Le Gstaad Menuhin Festival, un écho musical au monde

Comme pour une cinquième saison entre l’été et l’automne, les musiciens de haute volée du Gstaad Menuhin Festival et leur public migrent vers les pâturages verdoyants de la prestigieuse station de l’Oberland bernois. Pour la troisième année consécutive, son directeur artistique Christoph Müller, élabore un programme en résonance avec le monde actuel et ses nombreux défis et changements. Cette année, c’est la migration qui est au cœur de la réflexion au travers d’œuvres musicales, qui par l’histoire qu’elles racontent ou les circonstances dans lesquelles elles ont été créées, nous rappellent que la migration, l’éloignement, la fuite, ou le bannissement est ancré dans l’histoire des peuples. Comme un mirage dans le désert peut refléter une ville à des milliers de kilomètres par un phénomène physique extraordinaire, la musique transporte elle aussi le cri, la détresse, le désespoir comme le rire, la joie ou l’allégresse, à travers l’espace-temps. Peu de formes artistiques cristallisent, avec autant de force que la musique, cette tension entre la souffrance, le désir et l’espoir.

C’est de cela dont il s’agit cette année au Gstaad Menuhin Festival qui ouvre avec un oratorio de Hændel: Israël en Égypte. L’œuvre met en scène ceux qui souffrent sous le joug de l’esclavage et pour qui l’exode est synonyme de libération mais aussi de pertes et de souffrances. C’est le bouillonnant octogénaire William Christie avec les Arts Florissants qui dirigera l’œuvre en l’église de Saanen.

Qui mieux que Chostakovitch pour incarner une âme libre mais désespérée au cœur de la répression soviétique. Toutes deux habituées du festival, Patricia Kopatchinskaja et sa complice Sol Gabetta, font revivre deux chefs-d’œuvre de musique de chambre de ce compositeur qui pour survivre à la torture morale du régime soviétique a mis en place une spectaculaire stratégie d’«émigration intérieure».

C’est un alpage diapré d’étoiles filantes mais aussi montantes qui accueillera un public toujours plus nombreux. Les premières font escale sur les plus grandes scènes du monde, les secondes suivent leur trajectoire. Ainsi on croisera cet été à Gstaad des artistes que l’on ne présente plus, tel que Cecilia Bartoli et sa voix d’or au timbre velouté qui chantera des «Canzoni d’amore», Elina Garanča dans le Requiem de Verdi, Marina Viotti, notre mezzo-soprano suisse adorée dans des airs de Bizet, Sonya Yoncheva dans une version concert de Norma. Les frères Jussen et la magie du piano à quatre mains seront également les invités du festival, sans oublier Daniil Trifonov oscillant entre les valses nostalgiques de Chopin et l’enfance perdue de Tchaïkovski. Last but not least, la belle et rebelle Khatia Buniatishvili ne manquera pas le rendez-vous de Gstaad avec un récital surprise.

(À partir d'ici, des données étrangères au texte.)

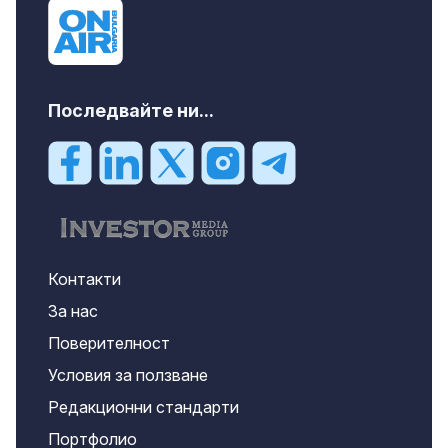
Последвайте ни...
Контакти
За нас
Поверителност
Условия за ползване
Редакционни стандарти
Портфолио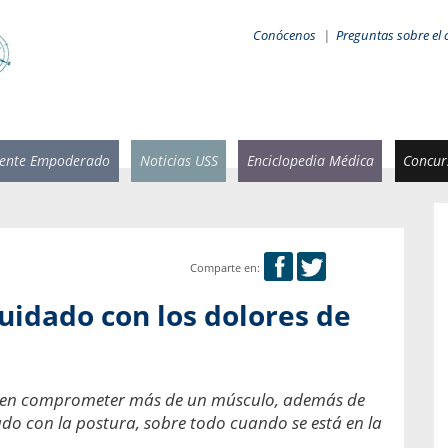
Conócenos
|
Preguntas sobre el 
iente Empoderado
Noticias USS
Enciclopedia Médica
Concurs
Comparte en:
 Rammsy
Rosario García-Huidobro
cuidado con los dolores de
stente de
Decana facultad de Odontología,
n Sebastián
Universidad San Sebastián.
añana
¿Cuándo será urgente la
den comprometer más de un músculo, además de
salud bucal?
emia cuando
do con la postura, sobre todo cuando se está en la
sa se
En Chile, nadie muere de caries ni de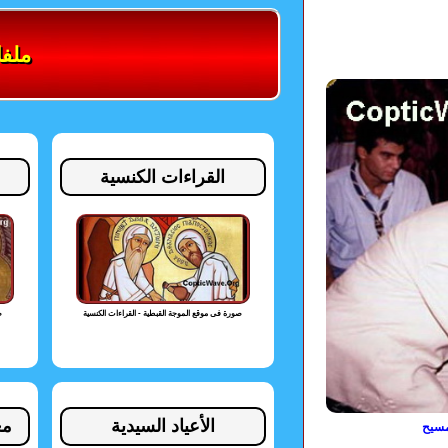
ملف
القراءات الكنسية
صورة فى موقع الموجة القبطية - القراءات الكنسية
ص
الأعياد السيدية
مع
مسيح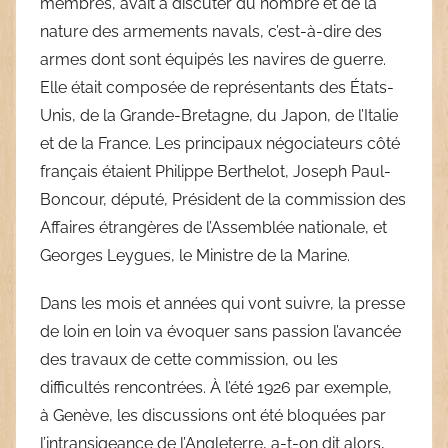
membres, avait à discuter du nombre et de la
nature des armements navals, c’est-à-dire des
armes dont sont équipés les navires de guerre.
Elle était composée de représentants des États-
Unis, de la Grande-Bretagne, du Japon, de l’Italie
et de la France. Les principaux négociateurs côté
français étaient Philippe Berthelot, Joseph Paul-
Boncour, député, Président de la commission des
Affaires étrangères de l’Assemblée nationale, et
Georges Leygues, le Ministre de la Marine.
Dans les mois et années qui vont suivre, la presse
de loin en loin va évoquer sans passion l’avancée
des travaux de cette commission, ou les
difficultés rencontrées. À l’été 1926 par exemple,
à Genève, les discussions ont été bloquées par
l’intransigeance de l’Angleterre, a-t-on dit alors,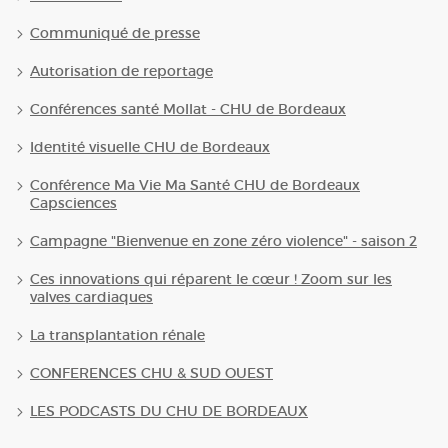
Communiqué de presse
Autorisation de reportage
Conférences santé Mollat - CHU de Bordeaux
Identité visuelle CHU de Bordeaux
Conférence Ma Vie Ma Santé CHU de Bordeaux
Capsciences
Campagne "Bienvenue en zone zéro violence" - saison 2
Ces innovations qui réparent le cœur ! Zoom sur les
valves cardiaques
La transplantation rénale
CONFERENCES CHU & SUD OUEST
LES PODCASTS DU CHU DE BORDEAUX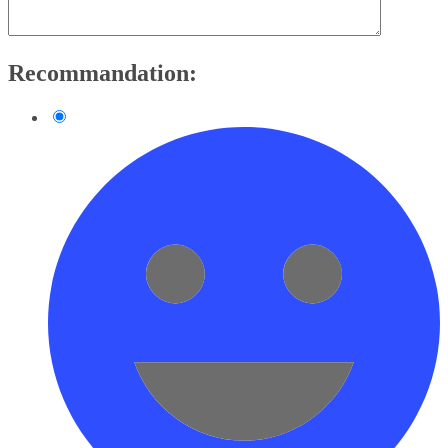
Recommandation: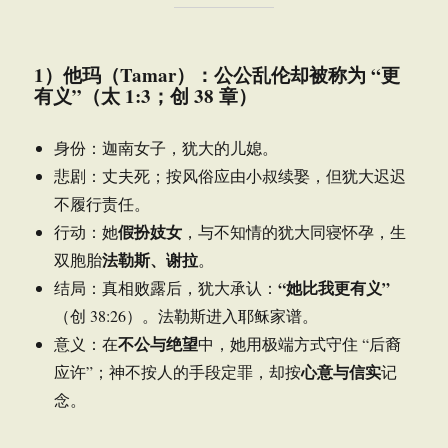
1）他玛（Tamar）：公公乱伦却被称为 “更
有义”（太 1:3；创 38 章）
身份：迦南女子，犹大的儿媳。
悲剧：丈夫死；按风俗应由小叔续娶，但犹大迟迟
不履行责任。
假扮妓女
行动：她
，与不知情的犹大同寝怀孕，生
法勒斯、谢拉
双胞胎
。
“她比我更有义”
结局：真相败露后，犹大承认：
（创 38:26）。法勒斯进入耶稣家谱。
不公与绝望
意义：在
中，她用极端方式守住 “后裔
心意与信实
应许”；神不按人的手段定罪，却按
记
念。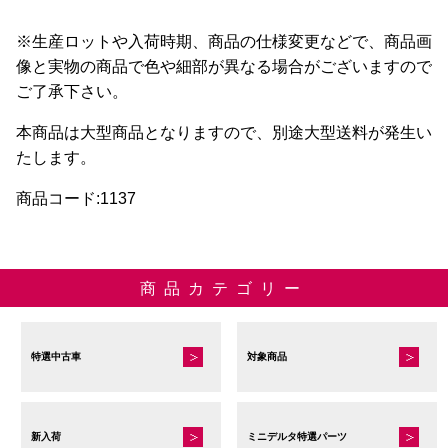
※生産ロットや入荷時期、商品の仕様変更などで、商品画
像と実物の商品で色や細部が異なる場合がございますので
ご了承下さい。
本商品は大型商品となりますので、別途大型送料が発生い
たします。
商品コード:1137
商品カテゴリー
特選中古車
対象商品
新入荷
ミニデルタ特選パーツ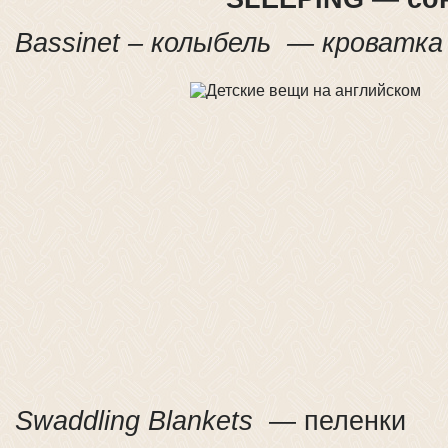
Bassinet – колыбель — кроватка
Swaddling Blankets
— пеленки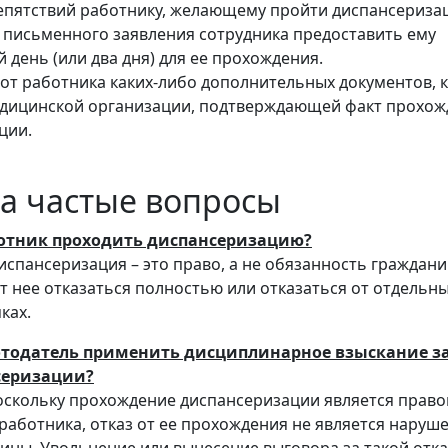
епятствий работнику, желающему пройти диспансериза
 письменного заявления сотрудника предоставить ему
день (или два дня) для ее прохождения.
 от работника каких-либо дополнительных документов, 
едицинской организации, подтверждающей факт прохож
ции.
а частые вопросы
ботник проходить диспансеризацию?
спансеризация – это право, а не обязанность граждани
т нее отказаться полностью или отказаться от отдельн
ках.
отодатель применить дисциплинарное взыскание з
серизации?
скольку прохождение диспансеризации является право
работника, отказ от ее прохождения не является наруш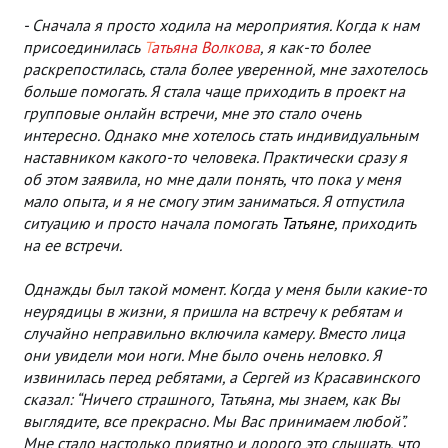
- Сначала я просто ходила на мероприятия. Когда к нам
присоединилась
Т
атьяна Волкова
, я как-то более
раскрепостилась, стала более уверенной, мне захотелось
больше помогать. Я стала чаще приходить в проект на
групповые онлайн встречи, мне это стало очень
интересно. Однако мне хотелось стать индивидуальным
наставником какого-то человека. Практически сразу я
об этом заявила, но мне дали понять, что пока у меня
мало опыта, и я не смогу этим заниматься. Я отпустила
ситуацию и просто начала помогать
Татьяне
, приходить
на ее встречи.
Однажды был такой момент. Когда у меня были какие-то
неурядицы в жизни, я пришла на встречу к ребятам и
случайно неправильно включила камеру. Вместо лица
они увидели мои ноги. Мне было очень неловко. Я
извинилась перед ребятами, а Сергей из Красавинского
сказал: “Ничего страшного, Татьяна, мы знаем, как Вы
выглядите, все прекрасно. Мы Вас принимаем любой”.
Мне стало настолько приятно и дорого это слышать, что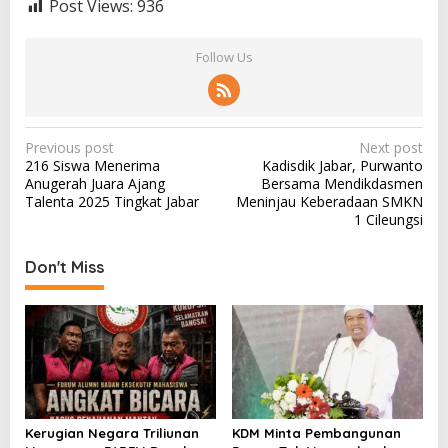
Post Views:
936
Follow Us
P
Previous post
Next post
216 Siswa Menerima
Kadisdik Jabar, Purwanto
o
Anugerah Juara Ajang
Bersama Mendikdasmen
s
Talenta 2025 Tingkat Jabar
Meninjau Keberadaan SMKN
1 Cileungsi
t
n
Don't Miss
a
v
i
g
a
t
Kerugian Negara Triliunan
KDM Minta Pembangunan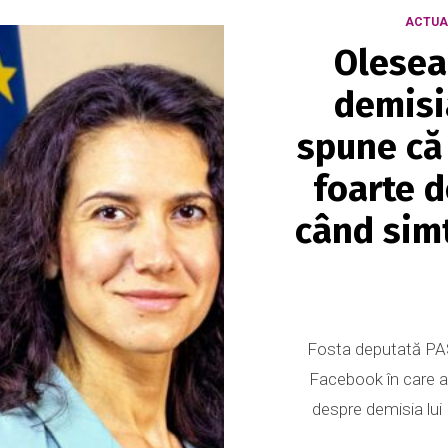
ACTUA
Olesea
demisi
spune că 
foarte d
când simt
Fosta deputată PAS
Facebook în care a r
despre demisia lui 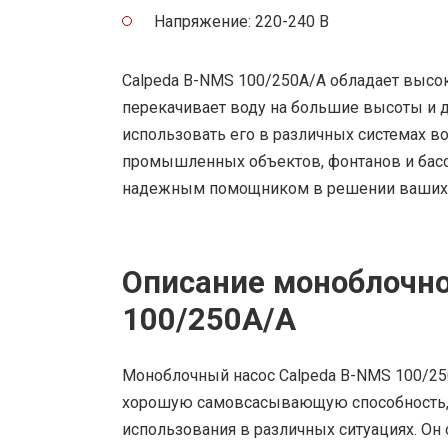
Напряжение: 220-240 В
Calpeda B-NMS 100/250A/A обладает выс
перекачивает воду на большие высоты и д
использовать его в различных системах в
промышленных объектов, фонтанов и бассе
надежным помощником в решении ваших з
Описание моноблочно
100/250A/A
Моноблочный насос Calpeda B-NMS 100/25
хорошую самовсасывающую способность, 
использования в различных ситуациях. О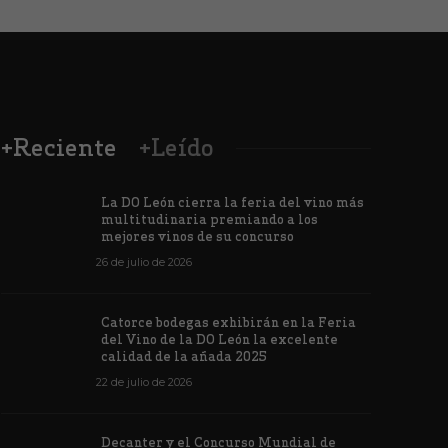
+Reciente
+Leído
La DO León cierra la feria del vino más
multitudinaria premiando a los
mejores vinos de su concurso
26 de julio de 2026
Los vinos de
Catorce bodegas exhibirán en la Feria
veintiuna m
del Vino de la DO León la excelente
ino de la DO León para León XIV
concursos i
calidad de la añada 2025
de junio de 2026
1172
6 de junio de 202
22 de julio de 2026
Decanter y el Concurso Mundial de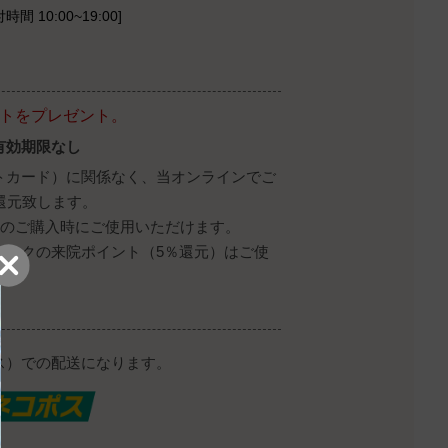
時間 10:00~19:00]
ントをプレゼント。
有効期限なし
トカード）に関係なく、当オンラインでご
還元致します。
降のご購入時にご使用いただけます。
ニックの来院ポイント（5％還元）はご使
ス）での配送になります。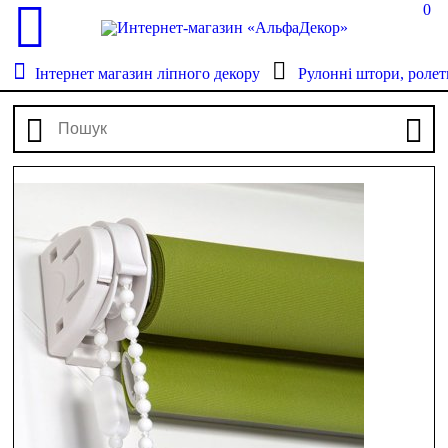
0
Інтернет магазин ліпного декору
Рулонні штори, ролет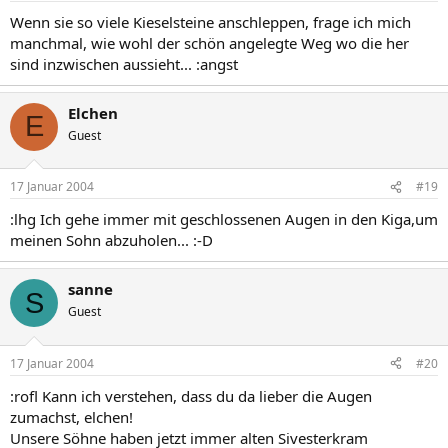
Wenn sie so viele Kieselsteine anschleppen, frage ich mich
manchmal, wie wohl der schön angelegte Weg wo die her
sind inzwischen aussieht... :angst
Elchen
E
Guest
17 Januar 2004
#19
:lhg Ich gehe immer mit geschlossenen Augen in den Kiga,um
meinen Sohn abzuholen... :-D
sanne
S
Guest
17 Januar 2004
#20
:rofl Kann ich verstehen, dass du da lieber die Augen
zumachst, elchen!
Unsere Söhne haben jetzt immer alten Sivesterkram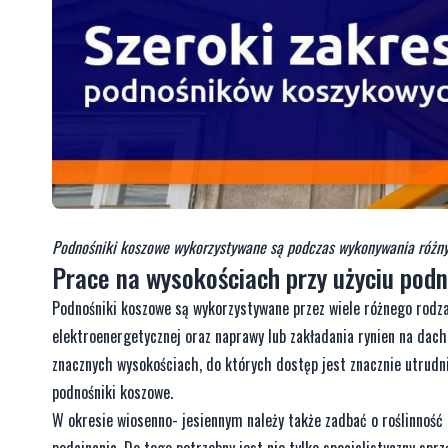
Podnośniki koszowe wykorzystywane są podczas wykonywania różn
Prace na wysokościach przy użyciu pod
Podnośniki koszowe są wykorzystywane przez wiele różnego rodzaj
elektroenergetycznej oraz naprawy lub zakładania rynien na dach
znacznych wysokościach, do których dostęp jest znacznie utrudni
podnośniki koszowe.
W okresie wiosenno- jesiennym należy także zadbać o roślinnoś
podcinania. Do tego potrzebny jest nie tylko specjalistyczny spr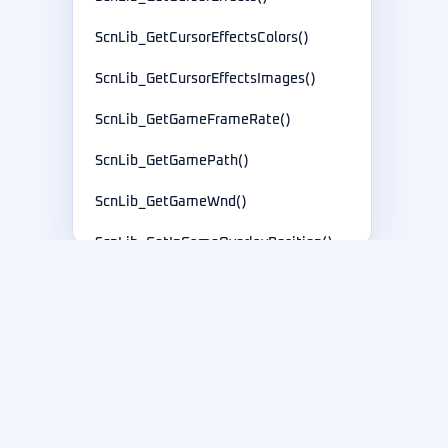
ScnLib_GetCursorEffectsColors()
ScnLib_GetCursorEffectsImages()
ScnLib_GetGameFrameRate()
ScnLib_GetGamePath()
ScnLib_GetGameWnd()
ScnLib_GetInGameOverlayPosition()
ScnLib_GetLastError()
ScnLib_GetLayoutContext()
紫迪软件
ScnLib_GetLogoImage()
ScnLib_GetLogoImageOpacity()
面向屏幕录制、标注与 SDK 驱动产品开发的可靠软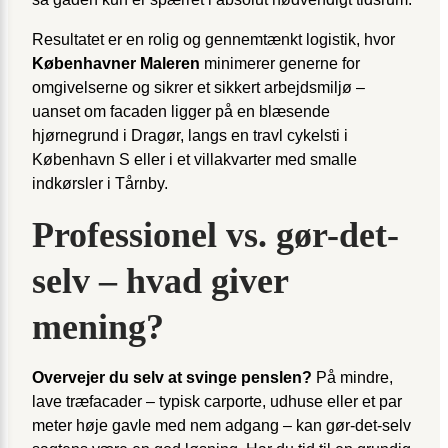
Resultatet er en rolig og gennemtænkt logistik, hvor
Københavner Maleren
minimerer generne for
omgivelserne og sikrer et sikkert arbejds­miljø –
uanset om facaden ligger på en blæsende
hjørnegrund i Dragør, langs en travl cykelsti i
København S eller i et villakvarter med smalle
indkørsler i Tårnby.
Professionel vs. gør-det-
selv – hvad giver
mening?
Overvejer du selv at svinge penslen?
På mindre,
lave træfacader – typisk carporte, udhuse eller et par
meter høje gavle med nem adgang – kan gør-det-selv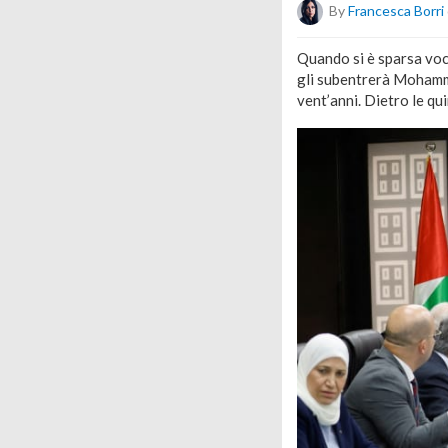
By
Francesca Borri
Quando si è sparsa voc
gli subentrerà Mohamma
vent’anni. Dietro le qui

La liste est loin d’être exhaustive et comme on a pu s’en apercevoir déjà les années précédentes le festival fera également la part belle aux musiques populaires et folkloriques, celles qui rassemblent, celles qui rappellent le pays et qui donnent les larmes aux yeux parce qu’on sent profondément lui appartenir. Le récital de Regula Mühlemann, entre autres, incarnera cette nostalgie avec «Les chants du pays».

Sur l’Eggli, tradition oblige, alors que Fazil Say soufflera une brise orientale, les Choral Scholars, fine fleur de la grande tradition chorale britannique, nous emmèneront de par le monde, alors que le Yodel rencontrera Gershwin à l’alpage lors d’un flying brunch !

On ne saurait parler du festival sans évoquer la Menuhin Academy qui chaque année s’engage auprès de jeunes talents. La transmission, celle que le grand Menuhin souhaitait, se manifeste par l’encouragement et l’aide financière prodiguée à de jeunes musiciens que le public aura la chance de découvrir lors de concerts mais aussi dans le cadre de master classes. Une chance unique pour découvrir combien la musique est une discipline des plus exigeantes qui laisse peu de place au compromis et encore moins à l’approximation.

Cette dernière édition sur le Changement marquera aussi le départ de Christoph Müller. Celui qui, pendant 25 ans, a perpétué l’excellence mais aussi mené une profonde réflexion sur la musique comme restitution des sentiments humains liés au changement sous toutes ses formes.